I am surprised but try not to let the gratitude dip into desperation. He wipes the tears from my cheeks with his thumbs. I feel his rough skin graze against mine.
‘You are happy I asked, aren’t you?’ he asks.
I kiss him over and over on his lips, his face, the palms of his hands.
‘I’m more than happy,’ I tell him. ‘It’s a dream come true.’ Am I acting too needy?
Is it a dream? This man is asking me to be part of his family. All of us together. Me, him, his daughter, a family. It’s all I’ve ever wanted. I look around the room and have already decided what colour to repaint the walls. I have already catalogued in my mind the things that must go.
CAYENNE
‘Have you been in my room?’ she asks.
‘No,’ I reply and turn to face her. She has a peachy doll face that helps her get away with far too much. But there is a hard edge there.
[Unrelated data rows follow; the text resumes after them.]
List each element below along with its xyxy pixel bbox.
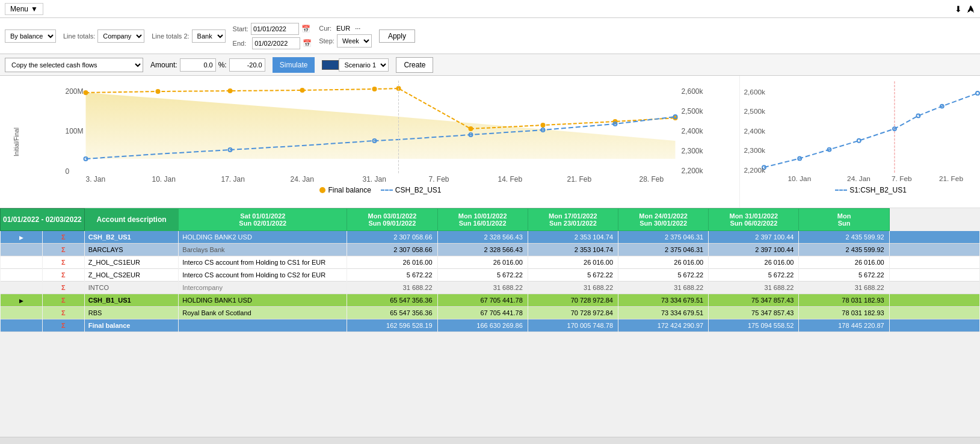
legend-csh-b2-us1-line	[381, 190, 393, 191]
row-value: 2 307 058.66	[347, 231, 437, 244]
row-value: 178 445 220.87	[799, 319, 889, 332]
end-input[interactable]	[252, 37, 300, 49]
table-header-col4: Mon 24/01/2022Sun 30/01/2022	[618, 209, 709, 231]
svg-text:3. Jan: 3. Jan	[86, 175, 106, 183]
svg-point-5	[372, 87, 377, 91]
svg-text:7. Feb: 7. Feb	[429, 175, 449, 183]
scenario-color-swatch	[322, 60, 339, 70]
download-button[interactable]: ⬇	[955, 4, 962, 14]
table-header-col2: Mon 10/01/2022Sun 16/01/2022	[437, 209, 528, 231]
amount-group: Amount: %:	[150, 58, 265, 72]
row-value: 5 672.22	[347, 269, 437, 282]
row-value: 31 688.22	[528, 282, 618, 294]
horizontal-scrollbar[interactable]	[0, 437, 980, 444]
line-totals-group: Line totals: Company	[63, 29, 144, 43]
cur-group: Cur: EUR ···	[319, 25, 372, 32]
table-wrapper[interactable]: 01/01/2022 - 02/03/2022 Account descript…	[0, 208, 980, 437]
row-expand-icon	[1, 307, 43, 319]
row-value: 162 596 528.19	[347, 319, 437, 332]
filter-bar: By balance Line totals: Company Line tot…	[0, 18, 980, 54]
svg-text:31. Jan: 31. Jan	[363, 175, 386, 183]
right-chart-legend: S1:CSH_B2_US1	[764, 185, 978, 197]
row-value	[889, 282, 979, 294]
row-expand-icon[interactable]: ▶	[1, 294, 43, 307]
row-value: 2 397 100.44	[709, 231, 799, 244]
svg-text:21. Feb: 21. Feb	[567, 175, 592, 183]
pct-input[interactable]	[229, 58, 265, 72]
step-label: Step:	[319, 37, 334, 45]
row-value: 26 016.00	[618, 256, 709, 269]
copy-select[interactable]: Copy the selected cash flows	[5, 58, 143, 72]
menu-label: Menu	[10, 5, 28, 13]
end-group: End: 📅	[233, 37, 312, 49]
line-totals2-group: Line totals 2: Bank	[152, 29, 225, 43]
row-value: 26 016.00	[528, 256, 618, 269]
row-desc: HOLDING BANK2 USD	[179, 231, 347, 244]
row-value	[889, 256, 979, 269]
row-desc: Royal Bank of Scotland	[179, 307, 347, 319]
row-value: 31 688.22	[618, 282, 709, 294]
view-select[interactable]: By balance	[5, 29, 56, 43]
row-value: 26 016.00	[709, 256, 799, 269]
row-code: Z_HOL_CS2EUR	[84, 269, 179, 282]
row-value: 78 031 182.93	[799, 294, 889, 307]
step-group: Step: Week	[319, 34, 372, 48]
line-totals-label: Line totals:	[63, 32, 95, 40]
row-value: 5 672.22	[618, 269, 709, 282]
svg-point-1	[84, 90, 88, 95]
collapse-button[interactable]: ⮝	[967, 4, 975, 14]
row-desc: Interco CS account from Holding to CS2 f…	[179, 269, 347, 282]
table-header-col3: Mon 17/01/2022Sun 23/01/2022	[528, 209, 618, 231]
svg-text:14. Feb: 14. Feb	[498, 175, 523, 183]
row-value: 2 328 566.43	[437, 244, 528, 256]
amount-label: Amount:	[150, 61, 177, 69]
row-value: 2 353 104.74	[528, 231, 618, 244]
svg-text:100M: 100M	[66, 127, 84, 135]
svg-point-3	[228, 88, 233, 93]
row-expand-icon[interactable]: ▶	[1, 231, 43, 244]
end-calendar-icon[interactable]: 📅	[303, 39, 312, 48]
row-code: Final balance	[84, 319, 179, 332]
view-filter: By balance	[5, 29, 56, 43]
cur-more-icon[interactable]: ···	[355, 25, 360, 32]
end-label: End:	[233, 40, 247, 47]
row-value: 73 334 679.51	[618, 294, 709, 307]
row-value: 65 547 356.36	[347, 307, 437, 319]
start-calendar-icon[interactable]: 📅	[301, 25, 310, 33]
row-value	[889, 307, 979, 319]
svg-text:10. Jan: 10. Jan	[152, 175, 176, 183]
legend-final-balance-label: Final balance	[328, 186, 371, 194]
line-totals2-label: Line totals 2:	[152, 32, 189, 40]
svg-text:24. Jan: 24. Jan	[847, 174, 871, 183]
row-value: 2 435 599.92	[799, 231, 889, 244]
create-button[interactable]: Create	[396, 57, 433, 73]
svg-text:2,500k: 2,500k	[682, 107, 704, 116]
legend-s1-csh-b2-us1-label: S1:CSH_B2_US1	[849, 186, 907, 194]
step-select[interactable]: Week	[337, 34, 372, 48]
row-value: 26 016.00	[437, 256, 528, 269]
row-value: 67 705 441.78	[437, 294, 528, 307]
row-value: 70 728 972.84	[528, 294, 618, 307]
table-header-date-range: 01/01/2022 - 02/03/2022	[1, 209, 85, 231]
apply-button[interactable]: Apply	[379, 29, 415, 43]
row-expand-icon	[1, 319, 43, 332]
svg-point-40	[857, 139, 861, 143]
simulate-button[interactable]: Simulate	[273, 57, 315, 73]
amount-input[interactable]	[180, 58, 216, 72]
menu-button[interactable]: Menu ▼	[5, 3, 43, 15]
row-expand-icon	[1, 244, 43, 256]
start-input[interactable]	[251, 23, 299, 35]
row-code: CSH_B2_US1	[84, 231, 179, 244]
line-totals2-select[interactable]: Bank	[192, 29, 226, 43]
legend-csh-b2-us1: CSH_B2_US1	[381, 186, 442, 194]
main-chart-svg: 200M 100M 0 2,600k 2,500k 2,400k 2,300k …	[24, 81, 737, 183]
svg-text:28. Feb: 28. Feb	[639, 175, 664, 183]
row-value: 5 672.22	[528, 269, 618, 282]
scenario-select[interactable]: Scenario 1	[339, 58, 389, 72]
row-value: 75 347 857.43	[709, 294, 799, 307]
svg-text:24. Jan: 24. Jan	[291, 175, 314, 183]
row-sigma-icon: Σ	[42, 307, 84, 319]
legend-s1-csh-b2-us1: S1:CSH_B2_US1	[835, 186, 907, 194]
line-totals-select[interactable]: Company	[97, 29, 144, 43]
svg-point-2	[156, 89, 161, 94]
She gets that from her father.
‘Oh right, funny…’ She sniffs and wipes the back of her hand across her button nose. ‘My hairbrush has moved.’
Is she accusing me of something?
‘Are you accusing me of moving your stuff?’ I ask. It comes out too harsh so I laugh to soften the words, make light of it. But inside my tummy turns on itself.
‘Just wondered,’ she says. She is sidling around the kitchen, moving ornaments from the dresser and tracing her fingers along the shelves before inspecting them. She inhales long and loud. ‘Those flowers look rank.’ She gestures to the row of pelargoniums I have added to the windowsills.
‘I think they brighten up the place.’ I won’t let her dampen my mood.
‘It’s like an old people’s home.’ She doesn’t laugh and slumps down at the kitchen table.
I carry on stirring the sauce in the pan. She is happy enough to eat what I cook every night and leave her soiled empty plate on the table for me to clear up after her.
‘When’s Dad home?’ she asks.
‘I’m not sure,’ I say. But when I turn she is gone and the sauce has split. I’ll have to start over.